Hé bien, que notre Dave est toujours là  et qu’il a toujours sa voix. Sur le reste, ne tenez pas compte de la presse qui vous parle de synthèse des grands ouvrages bowiens ou autres arguments brandis par l’équipe de promotion. Si l’on faisait découvrir Bowie à  travers cet album à  un auditeur ignorant tout de lui, celui-ci aurait du mal à  comprendre le culte institué autour de sa personne. Ni crucial, ni très pertinent, »The Next Day » ressemble surtout à un véhicule dans lequel la superstar de 66 ans contemple sa propre influence et semble vouloir prouver à  tout prix sa vitalité retrouvée.

Entouré de la même équipe de fidèles qu’il y a dix ans (Tony Visconti producteur, Gail Ann Dorsey basse, Gerry Leonard et Earl Slick guitares, Zachary Alford batterie), l’idole aux yeux bicolores déroule ce qui se veut pyrotechnie et feux d’artifices. Un opus au son électrique qui tente de suppléer en barouf (daté) l’absence de réelle nécessité de compositions souvent banales, parfois poussives, d’une efficacité sans profondeur (The Next Day, Valentine’s Day) ou indigestes (les accents heavy des boursouflés If You Can See Me ou (You Will) Set The World On Fire, pas si éloignés de la déplorable période Tin Machine).

Si l’on sait depuis sa décennie MTV qu’un Bowie gestionnaire, professionnel et efficace, a souvent remplacé l’artiste brillant et visionnaire, qu’il fut dans la décennie 70, l’homme a pourtant connu, des phases de regain créatif (le brillant doublé expérimental OutsideEarthling, le grave Heathen) capable de le resituer avec talent au centre de l’attention.
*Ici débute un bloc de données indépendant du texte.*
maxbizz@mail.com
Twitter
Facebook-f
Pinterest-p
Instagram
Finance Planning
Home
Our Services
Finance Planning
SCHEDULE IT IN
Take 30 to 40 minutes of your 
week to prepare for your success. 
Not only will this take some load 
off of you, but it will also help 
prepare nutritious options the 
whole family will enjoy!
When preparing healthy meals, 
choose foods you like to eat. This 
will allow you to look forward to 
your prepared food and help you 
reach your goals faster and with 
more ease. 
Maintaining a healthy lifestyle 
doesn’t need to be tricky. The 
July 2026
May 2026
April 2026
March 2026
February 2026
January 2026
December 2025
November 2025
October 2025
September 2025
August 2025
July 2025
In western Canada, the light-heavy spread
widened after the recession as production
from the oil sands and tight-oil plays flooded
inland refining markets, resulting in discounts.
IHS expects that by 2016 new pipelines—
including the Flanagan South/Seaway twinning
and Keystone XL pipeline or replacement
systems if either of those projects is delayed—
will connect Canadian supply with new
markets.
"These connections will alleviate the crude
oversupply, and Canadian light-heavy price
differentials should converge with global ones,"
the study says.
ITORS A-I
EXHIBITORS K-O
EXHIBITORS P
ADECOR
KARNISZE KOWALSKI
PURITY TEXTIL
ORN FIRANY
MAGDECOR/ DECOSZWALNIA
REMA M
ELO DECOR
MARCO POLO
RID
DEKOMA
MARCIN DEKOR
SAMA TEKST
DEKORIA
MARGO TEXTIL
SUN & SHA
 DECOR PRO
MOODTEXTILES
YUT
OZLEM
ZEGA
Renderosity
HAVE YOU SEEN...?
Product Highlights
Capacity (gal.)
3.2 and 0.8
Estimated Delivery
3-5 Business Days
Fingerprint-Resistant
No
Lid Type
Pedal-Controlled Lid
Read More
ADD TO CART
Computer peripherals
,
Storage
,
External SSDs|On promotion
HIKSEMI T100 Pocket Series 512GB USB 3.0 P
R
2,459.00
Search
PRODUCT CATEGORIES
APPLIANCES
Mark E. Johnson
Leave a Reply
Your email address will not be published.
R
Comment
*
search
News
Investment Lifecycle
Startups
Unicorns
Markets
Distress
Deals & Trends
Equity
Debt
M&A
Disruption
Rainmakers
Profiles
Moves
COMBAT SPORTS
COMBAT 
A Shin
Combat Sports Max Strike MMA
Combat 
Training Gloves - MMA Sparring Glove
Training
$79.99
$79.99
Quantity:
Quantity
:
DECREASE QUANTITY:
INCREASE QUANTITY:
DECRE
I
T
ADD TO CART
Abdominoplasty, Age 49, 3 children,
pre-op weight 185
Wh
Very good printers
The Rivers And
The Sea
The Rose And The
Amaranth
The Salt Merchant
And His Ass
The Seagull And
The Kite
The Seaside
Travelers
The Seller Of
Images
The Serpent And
Avec ce come-back inespéré, The Next Day aurait pu être l’occasion de livrer une partition plus inédite et inclassable, élaborée en toute liberté. On aurait rêvé qu’il puisse concevoir un opus énigmatique digne de son idole Scott Walker ou s’associe à  nouveau avec l’historique Brian Eno ou un producteur exigeant type Nigel Godrich, ou bien inattendu (Dave Fridmann).

Préférant s’entourer de sa vieille garde de briscards requins qui ne lui refusent rien, un Bowie voulant offrir au public l’image d’un performer en forme orchestre un parcours revisitant sans idées certaines étapes de son parcours (clins d’oeil insistants à  la trilogie berlinoise) mais pour un résultat qui flirte avec l’anodin daté, la faute de goût (ces choeurs envahissants et ces guitares vieillottes) et le coup pour rien. Un choix grand public pour les stades d’autant plus étonnant qu’il ne compte pas le prolonger en scène.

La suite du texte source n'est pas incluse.